Easy Sleeper couches “Dream Prison” in an energetically delicate melodies. The jangly/twee guitar sounds work together in a fascinating way in which the rhythm line of the guitar is intertwined with the lead in mutually supportive dynamics allowing the vocals to shine across the whole song while leaving the space in the last third of the song for the bass to accent the fiery and warping twin guitar solos. The interplay throughout the song is subtle but evocative and even though the lyrics seem like a gentle but serious declaration of personal liberation beginning with freeing one’s own psyche of the thoughts and internalized narratives that keep you from living as full a life as you can the structure and emotional coloring of the song makes that process seem easily attainable. The lead vocals are Andy Partridge-esque and the music reminiscent of Nonsuch period XTC while resonating with the style of current jangle shoegazers like Moodlighting, DIIV and Letting Up Despite Great Faults.
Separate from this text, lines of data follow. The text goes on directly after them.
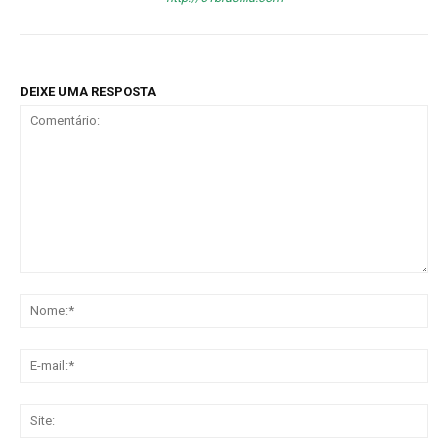
DEIXE UMA RESPOSTA
Comentário:
No
E-
mai
Sit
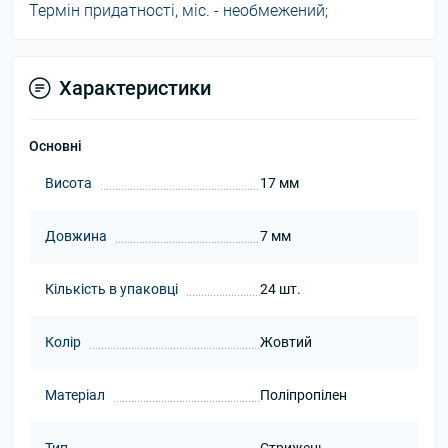
Термін придатності, міс. - необмежений;
Характеристики
Основні
Висота
17 мм
Довжина
7 мм
Кількість в упаковці
24 шт.
Колір
Жовтий
Матеріал
Поліпропілен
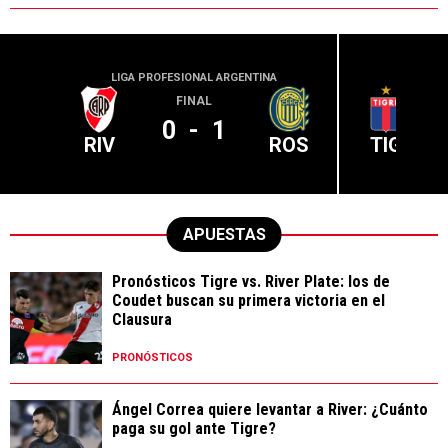
LIGA PROFESIONAL ARGENTINA
LIGA PR
FINAL
0
-
1
RIV
ROS
TIG
APUESTAS
Pronósticos Tigre vs. River Plate: los de
Coudet buscan su primera victoria en el
Clausura
PRONÓSTICOS
Ángel Correa quiere levantar a River: ¿Cuánto
paga su gol ante Tigre?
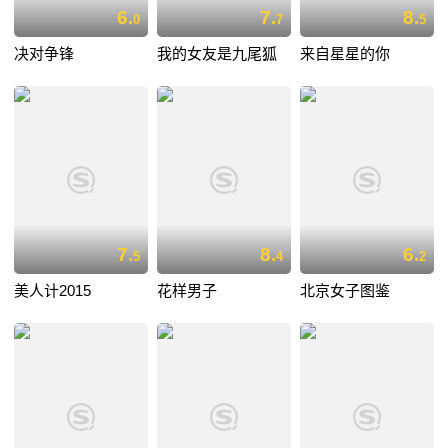
6.
7.
8.
0
7
5
决对争锋
我的女友是九尾狐
来自星星的你
7.
8.
6.
5
4
2
美人计2015
花样男子
北京女子图鉴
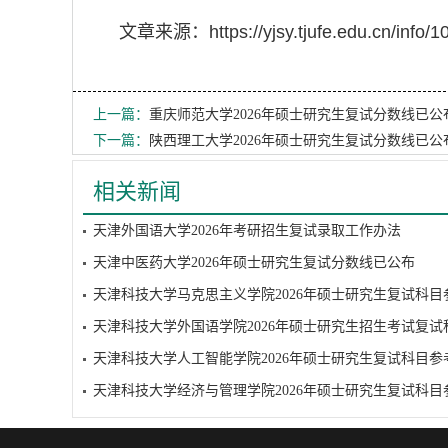
文章来源：https://yjsy.tjufe.edu.cn/info/1
上一篇：
重庆师范大学2026年硕士研究生复试分数线已公
下一篇：
陕西理工大学2026年硕士研究生复试分数线已公
相关新闻
天津外国语大学2026年考研招生复试录取工作办法
天津中医药大学2026年硕士研究生复试分数线已公布
天津科技大学马克思主义学院2026年硕士研究生复试科目
天津科技大学人工智能学院2026年硕士研究生复试科目参
天津科技大学经济与管理学院2026年硕士研究生复试科目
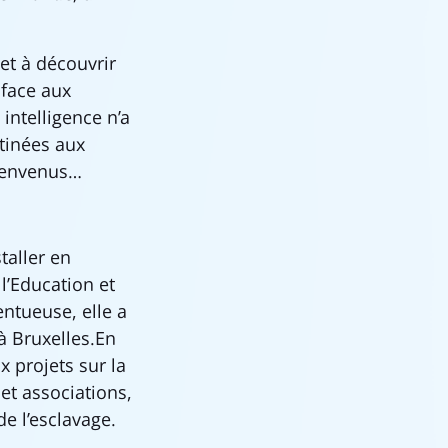
t critique.
et à découvrir
 face aux
intelligence n’a
stinées aux
bienvenus…
taller en
l’Education et
entueuse, elle a
 à Bruxelles.En
 projets sur la
 et associations,
de l’esclavage.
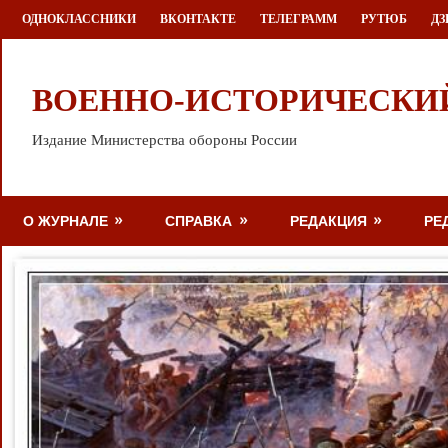
Перейти
ОДНОКЛАССНИКИ
ВКОНТАКТЕ
ТЕЛЕГРАММ
РУТЮБ
ДЗ
к
содержимому
ВОЕННО-ИСТОРИЧЕСКИ
Издание Министерства обороны России
О ЖУРНАЛЕ
СПРАВКА
РЕДАКЦИЯ
РЕ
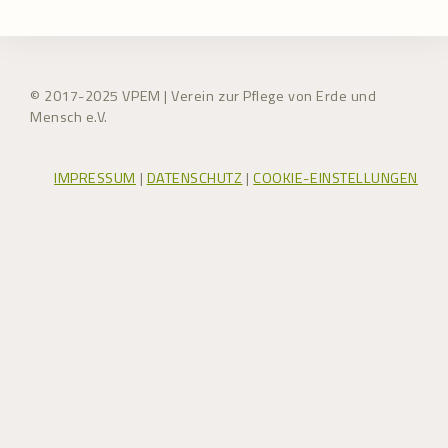
© 2017-2025 VPEM | Verein zur Pflege von Erde und
Mensch e.V.
IMPRESSUM
|
DATENSCHUTZ
|
COOKIE-EINSTELLUNGEN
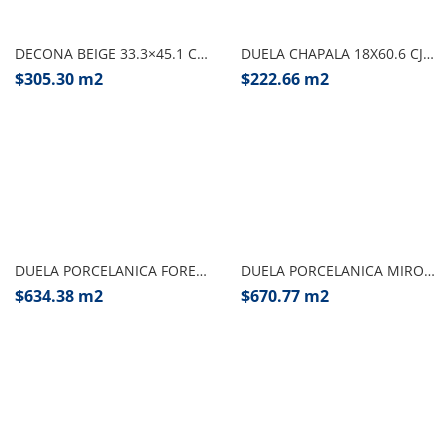
Añadir al carrito
Seleccionar opciones
DECONA BEIGE 33.3×45.1 CJ1.65 M2 VITROMEX
DUELA CHAPALA 18X60.6 CJ 1.64 M2, VITROMEX
$
305.30
m2
$
222.66
m2
Seleccionar opciones
Seleccionar opciones
DUELA PORCELANICA FORESTER 20X120 CJ. 1.44 M2 INTERCASA
DUELA PORCELANICA MIRO 20X120 CJ. 1.68 M2 INTERCASA
$
634.38
m2
$
670.77
m2
Seleccionar opciones
Seleccionar opciones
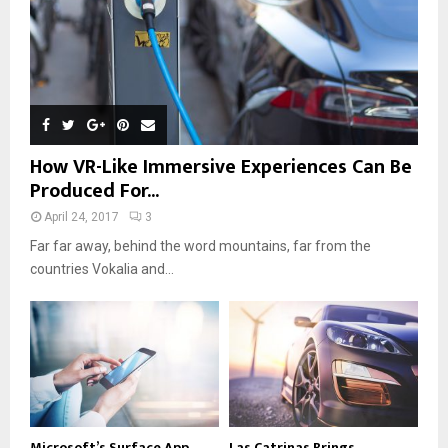
How VR-Like Immersive Experiences Can Be
Produced For...
April 24, 2017
3
Far far away, behind the word mountains, far from the
countries Vokalia and...
Microsoft’s Surface App
Las Catrinas Brings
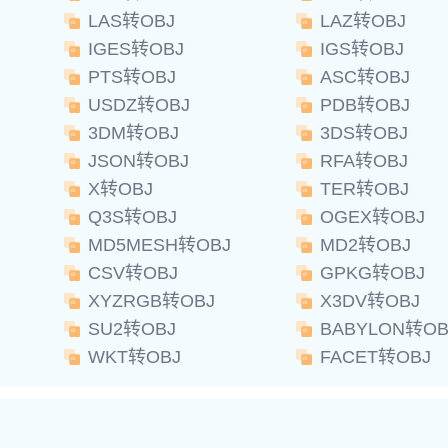
LAS转OBJ
LAZ转OBJ
IGES转OBJ
IGS转OBJ
PTS转OBJ
ASC转OBJ
USDZ转OBJ
PDB转OBJ
3DM转OBJ
3DS转OBJ
JSON转OBJ
RFA转OBJ
X转OBJ
TER转OBJ
Q3S转OBJ
OGEX转OBJ
MD5MESH转OBJ
MD2转OBJ
CSV转OBJ
GPKG转OBJ
XYZRGB转OBJ
X3DV转OBJ
SU2转OBJ
BABYLON转OB
WKT转OBJ
FACET转OBJ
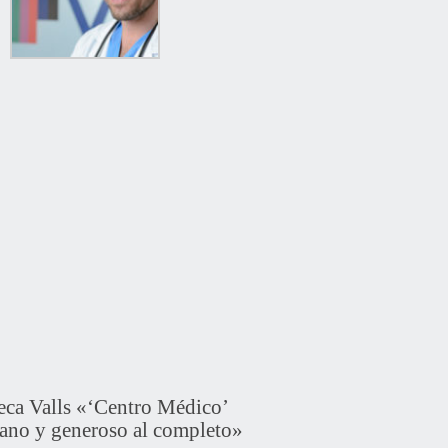
a Valls «‘Centro Médico’
ano y generoso al completo»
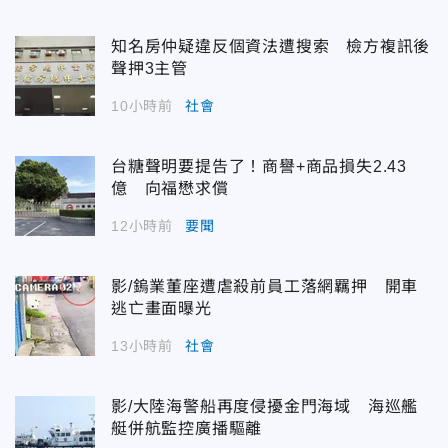
知名房仲疑違反個資法遭搜索 檢方複訊後
聲押3主管
10小時前
社會
台糖聲明要提告了！商譽+商品損失2.43
億 向福懋求償
12小時前
要聞
影/鎢業董座遭虐殺前員工落網羈押 開車
逃亡畫面曝光
13小時前
社會
影/大陸海警船再度侵擾金門海域 海巡艦
艇併航監控廣播驅離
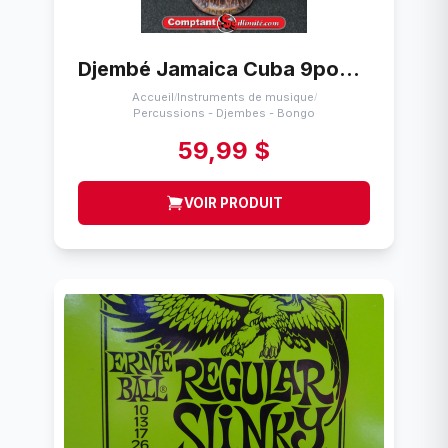
Djembé Jamaica Cuba 9pouces
Accueil
Instruments de musique
/
/
Percussions - Djembes - Bongo
59,99 $
VOIR PRODUIT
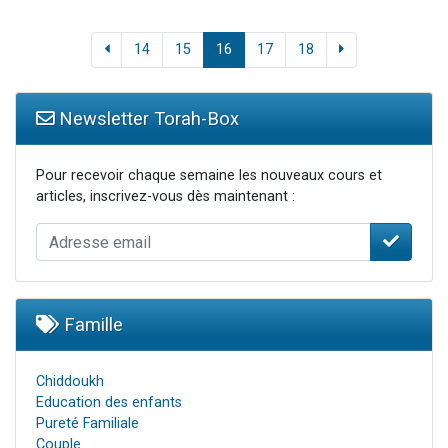
14
15
16
17
18
Newsletter Torah-Box
Pour recevoir chaque semaine les nouveaux cours et
articles, inscrivez-vous dès maintenant :
Famille
Chiddoukh
Education des enfants
Pureté Familiale
Couple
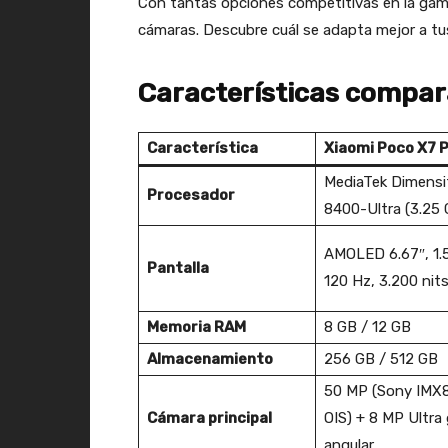
Con tantas opciones competitivas en la gam
cámaras. Descubre cuál se adapta mejor a tu
Características compar
Característica
Xiaomi Poco X7 
MediaTek Dimensi
Procesador
8400-Ultra (3.25
AMOLED 6.67″, 1.
Pantalla
120 Hz, 3.200 nit
Memoria RAM
8 GB / 12 GB
Almacenamiento
256 GB / 512 GB
50 MP (Sony IMX
Cámara principal
OIS) + 8 MP Ultra
angular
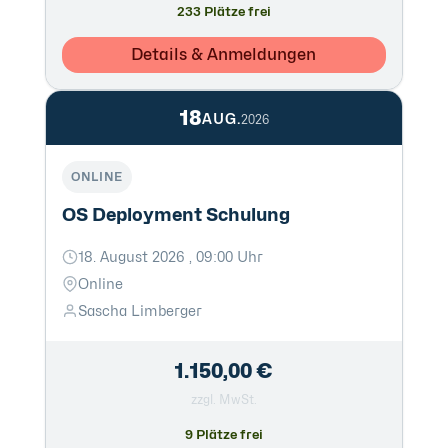
233 Plätze frei
Details & Anmeldungen
18
AUG.
2026
ONLINE
OS Deployment Schulung
18. August 2026 , 09:00 Uhr
Online
Sascha Limberger
1.150,00 €
zzgl. MwSt.
9 Plätze frei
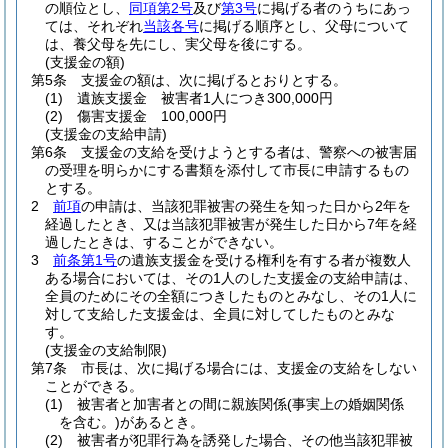
の順位とし、
同項第2号
及び
第3号
に掲げる者のうちにあっ
ては、それぞれ
当該各号
に掲げる順序とし、父母について
は、養父母を先にし、実父母を後にする。
(支援金の額)
第5条
支援金の額は、次に掲げるとおりとする。
(1)
遺族支援金 被害者1人につき300,000円
(2)
傷害支援金 100,000円
(支援金の支給申請)
第6条
支援金の支給を受けようとする者は、警察への被害届
の受理を明らかにする書類を添付して市長に申請するもの
とする。
2
前項
の申請は、当該犯罪被害の発生を知った日から2年を
経過したとき、又は当該犯罪被害が発生した日から7年を経
過したときは、することができない。
3
前条第1号
の遺族支援金を受ける権利を有する者が複数人
ある場合においては、その1人のした支援金の支給申請は、
全員のためにその全額につきしたものとみなし、その1人に
対して支給した支援金は、全員に対してしたものとみな
す。
(支援金の支給制限)
第7条
市長は、次に掲げる場合には、支援金の支給をしない
ことができる。
(1)
被害者と加害者との間に親族関係
(事実上の婚姻関係
を含む。)
があるとき。
(2)
被害者が犯罪行為を誘発した場合、その他当該犯罪被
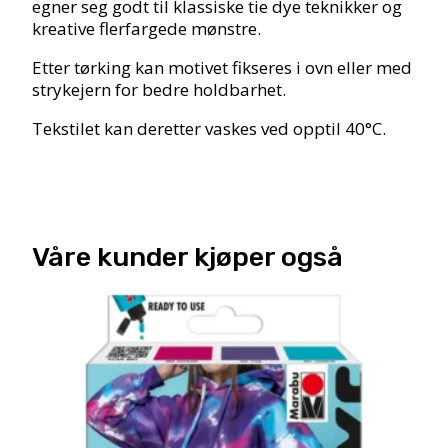
egner seg godt til klassiske tie dye teknikker og
kreative flerfargede mønstre.
Etter tørking kan motivet fikseres i ovn eller med
strykejern for bedre holdbarhet.
Tekstilet kan deretter vaskes ved opptil 40°C.
Våre kunder kjøper også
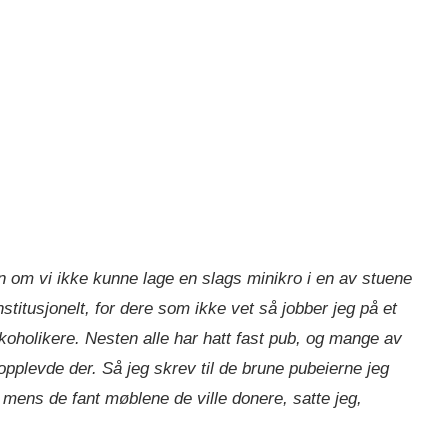
n om vi ikke kunne lage en slags minikro i en av stuene
nstitusjonelt, for dere som ikke vet så jobber jeg på et
koholikere. Nesten alle har hatt fast pub, og mange av
pplevde der. Så jeg skrev til de brune pubeierne jeg
mens de fant møblene de ville donere, satte jeg,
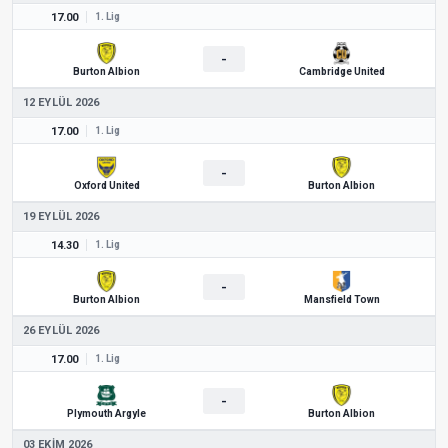
17.00
1. Lig
-
Burton Albion
Cambridge United
12 EYLÜL 2026
17.00
1. Lig
-
Oxford United
Burton Albion
19 EYLÜL 2026
14.30
1. Lig
-
Burton Albion
Mansfield Town
26 EYLÜL 2026
17.00
1. Lig
-
Plymouth Argyle
Burton Albion
03 EKIM 2026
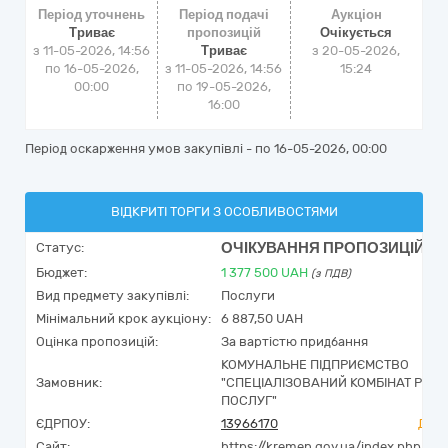
Період уточнень
Період подачі
Аукціон
Триває
пропозицій
Очікується
з 11-05-2026, 14:56
Триває
з
20-05-2026,
по 16-05-2026,
з 11-05-2026, 14:56
15:24
00:00
по 19-05-2026,
16:00
Період оскарження умов закупівлі - по
16-05-2026, 00:00
ВІДКРИТІ ТОРГИ З ОСОБЛИВОСТЯМИ
ОЧІКУВАННЯ ПРОПОЗИЦІЙ
Статус:
Бюджет:
1 377 500
UAH
(з ПДВ)
Вид предмету закупівлі:
Послуги
Мінімальний крок аукціону:
6 887,50 UAH
Оцінка пропозицій:
За вартістю придбання
КОМУНАЛЬНЕ ПІДПРИЄМСТВО
Замовник:
"СПЕЦІАЛІЗОВАНИЙ КОМБІНАТ РИТ
ПОСЛУГ"
ЄДРПОУ:
13966170
Дось
Сайт:
https://kremen.gov.ua/index.php/br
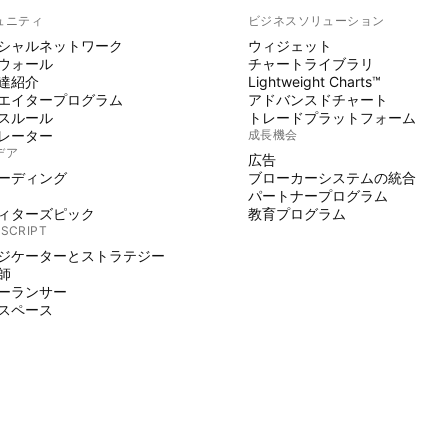
ュニティ
ビジネスソリューション
シャルネットワーク
ウィジェット
ウォール
チャートライブラリ
達紹介
Lightweight Charts™
エイタープログラム
アドバンスドチャート
スルール
トレードプラットフォーム
レーター
成長機会
デア
広告
ーディング
ブローカーシステムの統合
パートナープログラム
ィターズピック
教育プログラム
 SCRIPT
ジケーターとストラテジー
師
ーランサー
スペース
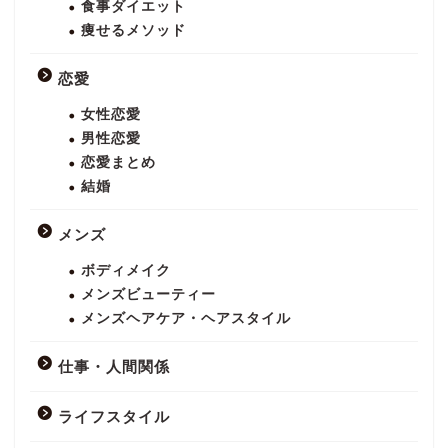
食事ダイエット
痩せるメソッド
恋愛
女性恋愛
男性恋愛
恋愛まとめ
結婚
メンズ
ボディメイク
メンズビューティー
メンズヘアケア・ヘアスタイル
仕事・人間関係
ライフスタイル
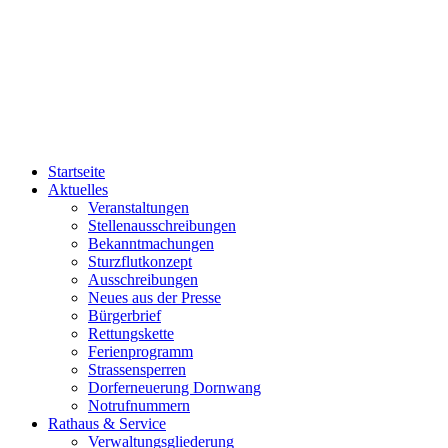
Startseite
Aktuelles
Veranstaltungen
Stellenausschreibungen
Bekanntmachungen
Sturzflutkonzept
Ausschreibungen
Neues aus der Presse
Bürgerbrief
Rettungskette
Ferienprogramm
Strassensperren
Dorferneuerung Dornwang
Notrufnummern
Rathaus & Service
Verwaltungsgliederung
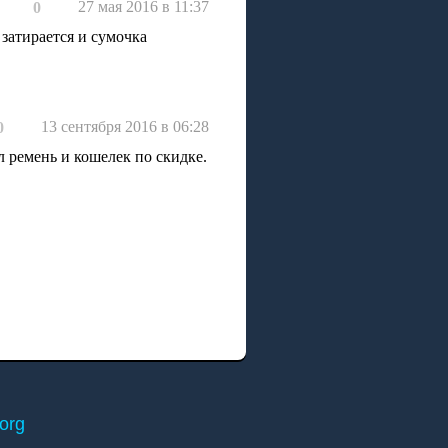
27 мая 2016 в 11:37
0
 затирается и сумочка
13 сентября 2016 в 06:28
0
л ремень и кошелек по скидке.
.org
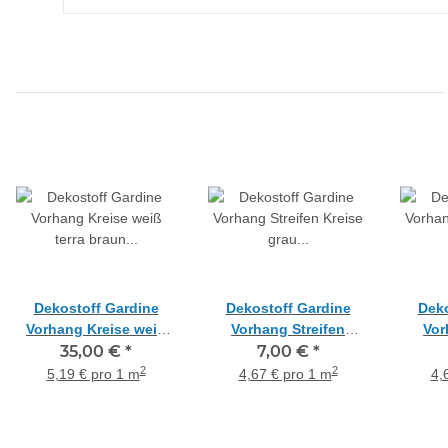
Dekostoff Gardine
Dekostoff Gardine
Deko
Vorhang Kreise weiß
Vorhang Streifen
Vor
terra braun teiltransp.,
35,00 €
*
Kreise grau
7,00 €
*
Kreis
Reststück 4,5 m
teiltransparent,
teiltr
2
2
5,19 € pro 1 m
4,67 € pro 1 m
4,
Meterware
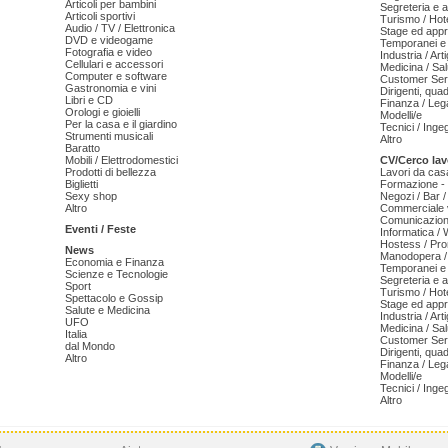
Articoli per bambini
Segreteria e 
Articoli sportivi
Turismo / Hot
Audio / TV / Elettronica
Stage ed appr
DVD e videogame
Temporanei e 
Fotografia e video
Industria / Art
Cellulari e accessori
Medicina / Sal
Computer e software
Customer Serv
Gastronomia e vini
Dirigenti, qua
Libri e CD
Finanza / Leg
Orologi e gioielli
Modelli/e
Per la casa e il giardino
Tecnici / Inge
Strumenti musicali
Altro
Baratto
Mobili / Elettrodomestici
CV/Cerco lav
Prodotti di bellezza
Lavori da cas
Biglietti
Formazione - 
Sexy shop
Negozi / Bar /
Altro
Commerciale v
Comunicazion
Eventi / Feste
Informatica /
Hostess / Pr
News
Manodopera /
Economia e Finanza
Temporanei e 
Scienze e Tecnologie
Segreteria e 
Sport
Turismo / Hot
Spettacolo e Gossip
Stage ed appr
Salute e Medicina
Industria / Art
UFO
Medicina / Sal
Italia
Customer Serv
dal Mondo
Dirigenti, qua
Altro
Finanza / Leg
Modelli/e
Tecnici / Inge
Altro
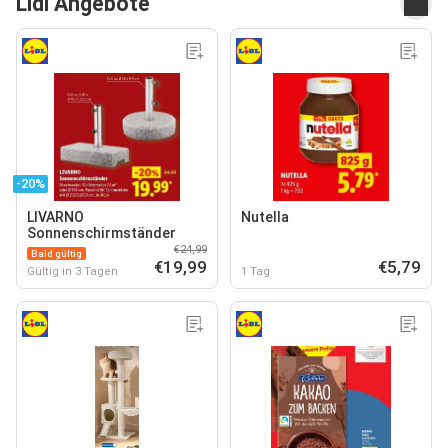
Lidl Angebote
-20%
LIVARNO
Nutella
Sonnenschirmständer
€24,99
Bald gültig
€19,99
€5,79
Gültig in 3 Tagen
1 Tag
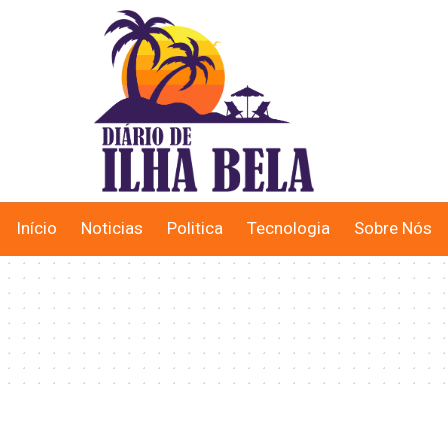
Início
Noticias
Politica
Tecnologia
Sobre Nós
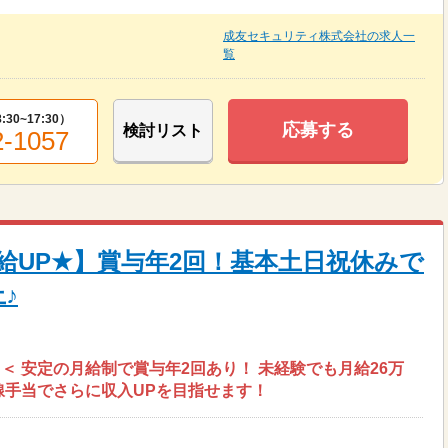
成友セキュリティ株式会社の求人一
覧
8:30~17:30
）
応募する
検討リスト
2-1057
給UP★】賞与年2回！基本土日祝休みで
♪
 安定の月給制で賞与年2回あり！ 未経験でも月給26万
線手当でさらに収入UPを目指せます！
Listen to “Dream Prison” on YouTube and follow Easy Sleeper at the links below.

Easy Sleeper on TikTok

Easy Sleeper on Instagram

Queen City Sounds Podcast S2E13: ABANDONS

ABANDONS, photo by Tom Murphy

ABANDONS is an experimental rock trio from Denver comprised of guitarist Brenton Dwyer, bassist Nate Colbert and drummer Sam Mowat. The group met through Craigslist ads and coalesced to start writing their first instrumental tracks in 2019 before looking to play shows. It was an odd time in the Denver underground scene with not as robust an infrastructure for bands not playing fairly established styles of music to perform for a potential audience as there had been in years past and then of course the 2020 pandemic hit. During the long period when no responsible person that wasn’t desperate wasn’t playing shows ABANDONS recorded a live EP at Mutiny Information Café on August 29, 2020. The recording is the group’s sole available release on Bandcamp and the entire performance was released on YouTube. ABANDONS hadn’t played many shows in general before 2022 due to the obvious restrictions but the band quickly found like-minded artists in the local post-rock and art rock community such as exists in the current phase of the Denver music scene. Projects like New Standards Men, Brother Saturn, Only Echoes, Moon Pussy and Almanac Man are some of the peers, none of which sound remotely alike, with whom ABANDONS has found some kinship. Its own mostly instrumental, music rooted in improvisation is cinematic, takes strands of post-rock structure, noise rock intensity and its own flavor or vibrantly emotional soundscape-y compositions.